[Opening DATA FOR THE TASK section]

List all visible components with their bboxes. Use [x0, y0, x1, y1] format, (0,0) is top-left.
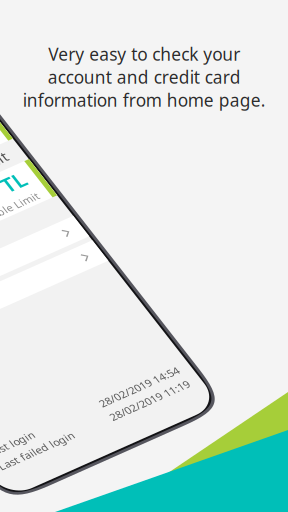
staticText: Very easy to check your account and cred… — [22, 42, 266, 112]
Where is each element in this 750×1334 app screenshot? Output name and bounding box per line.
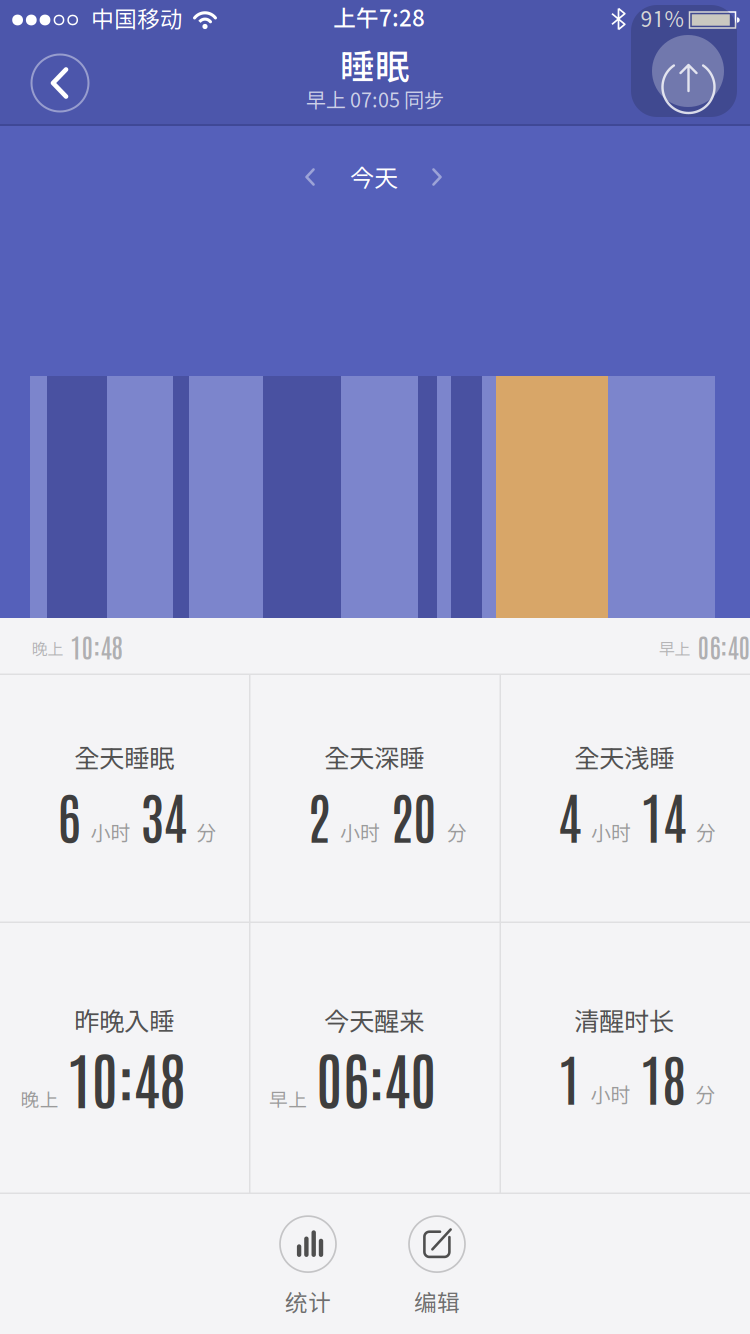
staticText: 34 bbox=[140, 780, 186, 850]
staticText: 18 bbox=[640, 1042, 686, 1112]
staticText: 昨晚入睡 bbox=[74, 1006, 174, 1036]
staticText: 2 bbox=[307, 780, 330, 850]
staticText: 清醒时长 bbox=[574, 1006, 674, 1036]
staticText: 小时 bbox=[340, 821, 380, 844]
staticText: 10:48 bbox=[70, 629, 122, 663]
staticText: 睡眠 bbox=[340, 46, 410, 86]
staticText: 分 bbox=[696, 821, 716, 844]
staticText: 分 bbox=[196, 821, 216, 844]
staticText: 小时 bbox=[591, 821, 631, 844]
staticText: 编辑 bbox=[414, 1289, 460, 1316]
staticText: 06:40 bbox=[698, 629, 750, 663]
staticText: 今天 bbox=[350, 164, 398, 192]
staticText: 小时 bbox=[590, 1083, 630, 1106]
button[interactable]: Share bbox=[631, 5, 737, 117]
staticText: 中国移动 bbox=[91, 6, 183, 32]
staticText: 全天浅睡 bbox=[574, 743, 674, 773]
button[interactable]: Back bbox=[24, 47, 96, 119]
staticText: 早上 bbox=[658, 639, 690, 658]
button[interactable]: 统计 bbox=[280, 1216, 336, 1316]
staticText: 分 bbox=[696, 1083, 716, 1106]
button[interactable]: Next day bbox=[415, 155, 459, 199]
staticText: 4 bbox=[558, 780, 581, 850]
staticText: 1 bbox=[558, 1042, 580, 1112]
staticText: 14 bbox=[641, 780, 686, 850]
staticText: 91% bbox=[640, 6, 684, 32]
button[interactable]: 编辑 bbox=[409, 1216, 465, 1316]
staticText: 上午7:28 bbox=[333, 5, 425, 31]
staticText: 统计 bbox=[285, 1289, 331, 1316]
staticText: 晚上 bbox=[32, 639, 64, 658]
staticText: 早上 07:05 同步 bbox=[306, 88, 444, 112]
button[interactable]: Previous day bbox=[288, 155, 332, 199]
staticText: 6 bbox=[58, 780, 80, 850]
staticText: 10:48 bbox=[68, 1037, 186, 1117]
staticText: 晚上 bbox=[20, 1089, 58, 1111]
staticText: 今天醒来 bbox=[324, 1006, 424, 1036]
staticText: 06:40 bbox=[316, 1037, 437, 1117]
staticText: 全天深睡 bbox=[324, 743, 424, 773]
staticText: 早上 bbox=[269, 1089, 307, 1111]
staticText: 分 bbox=[447, 821, 467, 844]
staticText: 小时 bbox=[90, 821, 130, 844]
staticText: 全天睡眠 bbox=[74, 743, 174, 773]
staticText: 20 bbox=[390, 780, 437, 850]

[Closing DATA FOR THE TASK section]

- PROBLEM DETAILS -
Which of the lines in the data contain the string "interactable"? Return each one.

- FINISHED EXERCISE -
button[interactable]: Share bbox=[631, 5, 737, 117]
button[interactable]: Back bbox=[24, 47, 96, 119]
button[interactable]: 统计 bbox=[280, 1216, 336, 1316]
button[interactable]: Next day bbox=[415, 155, 459, 199]
button[interactable]: 编辑 bbox=[409, 1216, 465, 1316]
button[interactable]: Previous day bbox=[288, 155, 332, 199]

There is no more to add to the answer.